The EURUSD currency pair remains in a tight range above the round-level support of 1.0900 on Monday as it struggles for direction. Investors look for fresh cues at the start of a busy data week that will likely indicate how much the Federal Reserve will cut interest rates in September.
For fresh interest rate cues, investors mainly await the US Consumer Price Index (CPI) data for July to be published on Wednesday.
Economists expect that monthly headline and core inflation, which strips off volatile food and energy prices, rose by 0.2%. Annual headline and core CPI are estimated to have decelerated by one-tenth to 2.9% and 3.2%, respectively.
Currently, the Fed is anticipated to start reducing its key borrowing rates in September as Fed policymakers seem to have become confident that price pressures are on track to return to the desired rate of 2%. Also, officials have acknowledged that downside risks have now emerged for the labor market.
According to the CME FedWatch tool, 30-day Federal Funds Futures pricing data shows that traders see a 46.5% chance that interest rates will be reduced by 50 basis points (bps) in September, significantly from the 85% recorded a week ago.
The expectations for a big Fed rate-cut have waned as fears of potential US recession have eased.
Also, Fed officials have clarified that the size and timing of rate cuts will be driven by the economic data and not by the recent turmoil in equity markets.
This week, the Eurozone economic calendar will report the revised estimates of flash Q2 GDP and preliminary Employment Change data, which will be published on Wednesday.
According to expectations, the Eurozone economy expanded by 0.3% on quarter, in line with flash figures and the growth rate recorded in the first quarter of this year.
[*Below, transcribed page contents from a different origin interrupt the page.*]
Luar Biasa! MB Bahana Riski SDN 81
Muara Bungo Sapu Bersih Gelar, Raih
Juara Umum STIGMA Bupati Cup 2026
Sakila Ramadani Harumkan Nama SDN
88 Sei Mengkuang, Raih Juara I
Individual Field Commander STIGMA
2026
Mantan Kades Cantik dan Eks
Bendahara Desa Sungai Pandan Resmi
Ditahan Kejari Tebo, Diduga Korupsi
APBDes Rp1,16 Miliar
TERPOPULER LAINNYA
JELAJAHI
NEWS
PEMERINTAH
Meanwhile, the Employment Change is expected to rise at a slower pace of 0.2% from the prior release of 0.3%.
Strong GDP and employment numbers are favourable for the Euro as they reduce the chances of further policy easing by the European Central Bank.
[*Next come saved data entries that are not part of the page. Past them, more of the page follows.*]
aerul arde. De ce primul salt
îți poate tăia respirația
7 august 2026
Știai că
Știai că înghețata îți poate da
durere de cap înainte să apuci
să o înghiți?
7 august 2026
The ECB has already pivoted to policy normalization and investors look for cues that could suggest how far the central bank will take its key borrowing rates down. Currently, financial markets expect that the ECB will cut interest-rates twice more this year.
Last week, Finnish ECB policymaker Olli Rehn said, “rate cuts would help the eurozone economy recover, in particular the “fragile” industrial growth and subdued investments,” according to a Reuters report.